A Brazilian study with a robust sample derived from the ELSA-Brazil cohort found a significant association between higher consumption of ultra-processed products (caloric percentage) and C-reactive protein levels in women without adjusting BMI (28). We hypothesized that the NOVA index could be used as a complementary analysis of the other indexes since it classifies the diet according to the degree of processing without considering the intake of traditional food groups. We included MDS, or DII, to test this hypothesis in combined models with UPR. However, the combination of the MDS and the UPR in these models did not increase the degree of the association. The single model with MDS explained 6% (R2=0.06) of the association, while including the UPR in the model explained 4% (adjusted R2=0.04). Therefore, our hypothesis was not confirmed; an explanation for this non-significance may be that the MDS does not consider, in its calculation, the consumption of foods other than fresh, minimally processed, and Mediterranean foods (therefore, unprocessed, or minimally processed).
Concerning DII, da Silva et al. (29), different from our results, found a significant and inverse association between this index and the consumption of ultra-processed food and culinary ingredients in a cross-sectional study with 2.359 patients with cardiovascular diseases, mostly older adults (64.2%) and overweight (68.8%). Patients in the third tertile of DII (DII >0.91) were more likely to have two or more cardiovascular events and more likely to consume a higher percentage of processed ultra-processed, and culinary ingredients compared with the patients in the first DII tertile (DII ≤0.91). Also, UPF consumption higher than three servings/day was associated with higher odds for short telomeres in a Spanish sample of 645 men and 241 women with a mean age of 67.7±6.1 years. Besides not being a direct marker of inflammation, telomeres are markers of the aging process. The shortening of the telomeres is known to be associated with inflammation and oxidative stress (30).
Study Limitations
It is essential to highlight some limitations in discussing our results. Our sample consisting by older adults showed a non-expressive intake of ultra-processed food, which in combination with our small sample size, could not be enough to give statistical power to our analysis.
The sample’s inflammatory profile indicated a sample with a more anti-inflammatory profile, possibly healthy. Also, it is known that many other covariates not considered in our study, could interfere with inflammatory profile, such as chronic diseases, medicaments, or even genetic aspects.

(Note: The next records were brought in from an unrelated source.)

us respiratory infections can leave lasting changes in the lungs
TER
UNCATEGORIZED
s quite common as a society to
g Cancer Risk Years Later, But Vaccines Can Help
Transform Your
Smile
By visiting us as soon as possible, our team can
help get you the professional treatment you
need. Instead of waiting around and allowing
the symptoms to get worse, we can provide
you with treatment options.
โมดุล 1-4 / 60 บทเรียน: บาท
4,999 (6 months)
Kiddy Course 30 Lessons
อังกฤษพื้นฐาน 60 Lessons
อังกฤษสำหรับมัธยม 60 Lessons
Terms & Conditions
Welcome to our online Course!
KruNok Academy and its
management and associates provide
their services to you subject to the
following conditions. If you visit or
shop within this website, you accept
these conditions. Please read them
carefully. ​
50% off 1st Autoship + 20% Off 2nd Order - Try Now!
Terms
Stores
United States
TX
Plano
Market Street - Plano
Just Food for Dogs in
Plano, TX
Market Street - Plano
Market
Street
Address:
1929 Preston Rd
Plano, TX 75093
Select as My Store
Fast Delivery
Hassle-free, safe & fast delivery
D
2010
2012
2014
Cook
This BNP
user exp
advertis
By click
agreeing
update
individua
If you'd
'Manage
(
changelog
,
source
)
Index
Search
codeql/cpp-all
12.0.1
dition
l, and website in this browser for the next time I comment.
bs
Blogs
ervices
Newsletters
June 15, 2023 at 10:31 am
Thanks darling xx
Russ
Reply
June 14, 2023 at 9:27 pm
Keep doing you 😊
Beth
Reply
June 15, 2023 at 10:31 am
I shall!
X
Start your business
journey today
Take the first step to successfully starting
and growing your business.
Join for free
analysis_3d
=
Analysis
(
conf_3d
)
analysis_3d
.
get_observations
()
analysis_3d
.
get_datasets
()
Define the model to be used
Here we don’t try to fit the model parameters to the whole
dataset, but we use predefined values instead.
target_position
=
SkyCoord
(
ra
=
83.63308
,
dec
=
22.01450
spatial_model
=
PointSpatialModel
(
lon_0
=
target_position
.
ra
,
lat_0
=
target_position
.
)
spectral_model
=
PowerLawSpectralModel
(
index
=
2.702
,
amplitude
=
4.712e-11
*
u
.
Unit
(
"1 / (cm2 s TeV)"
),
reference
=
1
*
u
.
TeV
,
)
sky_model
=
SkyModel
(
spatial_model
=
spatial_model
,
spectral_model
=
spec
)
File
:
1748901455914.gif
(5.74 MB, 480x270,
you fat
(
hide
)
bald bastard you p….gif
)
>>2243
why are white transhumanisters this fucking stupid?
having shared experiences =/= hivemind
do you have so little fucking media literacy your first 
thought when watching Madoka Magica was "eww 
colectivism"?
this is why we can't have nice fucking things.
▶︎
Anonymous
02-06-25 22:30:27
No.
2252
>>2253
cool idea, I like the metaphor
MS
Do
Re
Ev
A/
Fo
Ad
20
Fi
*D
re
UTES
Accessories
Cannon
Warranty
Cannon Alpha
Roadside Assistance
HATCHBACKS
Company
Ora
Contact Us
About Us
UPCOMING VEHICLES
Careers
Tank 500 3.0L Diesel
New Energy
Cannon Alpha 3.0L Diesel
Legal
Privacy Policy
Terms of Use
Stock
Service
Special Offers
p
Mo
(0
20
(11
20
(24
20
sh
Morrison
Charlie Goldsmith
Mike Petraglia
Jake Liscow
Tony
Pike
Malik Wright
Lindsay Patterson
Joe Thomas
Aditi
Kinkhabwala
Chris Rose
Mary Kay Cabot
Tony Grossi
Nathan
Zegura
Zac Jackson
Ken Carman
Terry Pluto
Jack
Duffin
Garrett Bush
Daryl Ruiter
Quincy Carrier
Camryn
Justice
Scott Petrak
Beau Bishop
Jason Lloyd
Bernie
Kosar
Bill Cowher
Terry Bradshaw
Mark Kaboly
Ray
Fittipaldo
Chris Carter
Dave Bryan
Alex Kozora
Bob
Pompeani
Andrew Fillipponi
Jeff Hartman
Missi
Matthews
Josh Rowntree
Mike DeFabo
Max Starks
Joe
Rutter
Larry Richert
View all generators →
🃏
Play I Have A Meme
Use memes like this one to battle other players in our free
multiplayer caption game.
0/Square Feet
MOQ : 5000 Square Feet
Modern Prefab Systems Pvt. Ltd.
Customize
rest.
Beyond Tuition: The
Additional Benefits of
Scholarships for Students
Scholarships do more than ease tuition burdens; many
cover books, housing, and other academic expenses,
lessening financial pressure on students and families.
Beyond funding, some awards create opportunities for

Additionally, in older adults, the characteristic of a monotonous diet may have influenced the minor changes in all indexes’ scores, particularly DII. On the other hand, as far as we know, our study is the first exploratory attempt to develop an index that uses the NOVA classification and verifies the agreement between dietary indexes in a sample of older adults. The search for an appropriate index from the DGBP can contribute to expanding the possibilities of its use.
Conclusion
The three indicators of healthy/anti-inflammatory potential tested in our study led to the following conclusions. The only significant correlation was found between MDS and DII, however in different directions; only the MDS showed a significant association with our anti-inflammatory marker and the inclusion of UPR in our regression models did not add any improvement to the models. More studies are necessary with more robust and representative samples.